Apache Spark in Scala Stackoverflow with tail recursion


The following error occurs:

org.apache.spark.SparkException: Job aborted due to stage failure: Task serialization failed: java.lang.StackOverflowError

When I am performing a tail-recursive function using Scala. I was under the impression that tail recursion in Scala can't overflow and that was one of the strengths of Scala.

Method below:

  def gdAll(inputRDD : RDD[(Int, Vector, Int, Vector, Double)]) : RDD[(Int, Vector, Int, Vector, Double)] = {

val step = 0.0000055
val h4 = 0.05

val errors = inputRDD.map { case (itemid, itemVector, userid, userVector, rating) =>
  (itemid, itemVector, userid, userVector, rating, ((rating - userVector.dot(itemVector)) * itemVector) - h4 * userVector)
}.cache

val currentRMSE = sqrt(errors.aggregate(0.0)((accum, rating) => accum + pow(rating._5 - rating._4.dot(rating._2), 2), _ + _) / errors.count)

val totalUserError = errors.aggregate(Vector(0.0, 0.0))((accum, error) => accum + error._6, _+_)
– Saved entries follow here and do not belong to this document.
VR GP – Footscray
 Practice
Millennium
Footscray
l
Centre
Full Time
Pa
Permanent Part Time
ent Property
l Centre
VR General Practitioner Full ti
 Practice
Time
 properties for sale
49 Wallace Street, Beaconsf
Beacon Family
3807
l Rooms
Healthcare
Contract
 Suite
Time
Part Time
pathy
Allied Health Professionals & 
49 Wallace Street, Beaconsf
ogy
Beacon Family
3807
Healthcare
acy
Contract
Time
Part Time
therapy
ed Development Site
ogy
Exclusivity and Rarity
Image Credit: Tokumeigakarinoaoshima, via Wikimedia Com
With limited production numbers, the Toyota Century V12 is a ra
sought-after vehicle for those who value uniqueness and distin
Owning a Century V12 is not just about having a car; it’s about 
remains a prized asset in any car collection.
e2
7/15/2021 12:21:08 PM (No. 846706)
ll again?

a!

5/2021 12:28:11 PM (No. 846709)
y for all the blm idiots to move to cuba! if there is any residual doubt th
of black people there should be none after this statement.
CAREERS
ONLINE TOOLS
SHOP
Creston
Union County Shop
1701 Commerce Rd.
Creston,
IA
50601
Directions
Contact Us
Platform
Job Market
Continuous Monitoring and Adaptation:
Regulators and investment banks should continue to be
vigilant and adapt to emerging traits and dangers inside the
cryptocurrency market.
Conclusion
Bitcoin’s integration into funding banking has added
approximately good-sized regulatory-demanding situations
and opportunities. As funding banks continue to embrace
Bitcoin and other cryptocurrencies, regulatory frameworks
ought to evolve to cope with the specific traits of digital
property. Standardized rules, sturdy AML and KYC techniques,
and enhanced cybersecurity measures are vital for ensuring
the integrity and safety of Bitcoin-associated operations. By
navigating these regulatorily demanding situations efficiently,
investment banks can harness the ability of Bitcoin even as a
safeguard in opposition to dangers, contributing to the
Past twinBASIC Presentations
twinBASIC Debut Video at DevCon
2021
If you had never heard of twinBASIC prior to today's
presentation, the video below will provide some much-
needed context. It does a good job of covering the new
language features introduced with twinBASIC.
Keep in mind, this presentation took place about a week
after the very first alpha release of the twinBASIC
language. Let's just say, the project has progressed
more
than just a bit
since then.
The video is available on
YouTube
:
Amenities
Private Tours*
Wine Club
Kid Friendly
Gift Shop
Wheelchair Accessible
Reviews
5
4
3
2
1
val usersByKey = errors.map { case (itemid, itemVector, userid, userVector, rating, error) =>
  (userid, (userVector, itemid, itemVector, rating, error))
}

val updatedUserFactors = usersByKey.map { case ((userid, (userVector, itemid, itemVector, rating, error))) =>

  (itemid, itemVector, userid, userVector + (step * totalUserError), rating)
}

val fullyUpdatedUserFactors = updatedUserFactors.map{ case ((itemid, itemVector, userid, userVector, rating)) =>
  (itemid, itemVector, userid, userVector, rating, ((rating - userVector.dot(itemVector)) * userVector) - h4 * itemVector)}

val itemsByKey = fullyUpdatedUserFactors.map { case (itemid, itemVector, userid, userVector, rating, error) =>
  (itemid, (itemVector, userid, userVector, rating, error))
}

val totalItemError = fullyUpdatedUserFactors.aggregate(Vector(0.0, 0.0))((accum, error) => accum + error._6, _+_)

val updatedItemFactors = itemsByKey.map { case (itemid, (itemVector, userid, userVector, rating, error)) =>

  (itemid, itemVector + (step * totalItemError), userid, userVector, rating) // totalItemError = itemError
}

val newRMSE = sqrt(updatedItemFactors.aggregate(0.0)((accum, rating) => accum + pow(rating._5 - rating._4.dot(rating._2), 2), _ + _) / errors.count)

println("Original RMSE: " + currentRMSE + " New RMSE: " + newRMSE)

val changeInRMSE = (newRMSE - currentRMSE).abs

if (changeInRMSE < 0.0000005) {

  return updatedItemFactors
}

errors.unpersist()

gdAll(updatedItemFactors) // repeat if change is still large

 }

Any ideas? Thank you.


Solution

  • This is the subject of a Spark Summit East 2015 talk, Experience and Lessons Learned for Large-Scale Graph Analysis using GraphX.

    What happens is that with each iteration the RDD lineage grows. The lineage is serialized recursively, so at some point this causes a StackOverflowError.

    Possible workarounds are:

    • Stop the iteration before this happens.
    • Allocate larger stack (-Xss).
    • Checkpoint the RDD with RDD.checkpoint. (The talk includes details about why this is not a simple fix.)
    • Just write out the RDD to disk and read it back.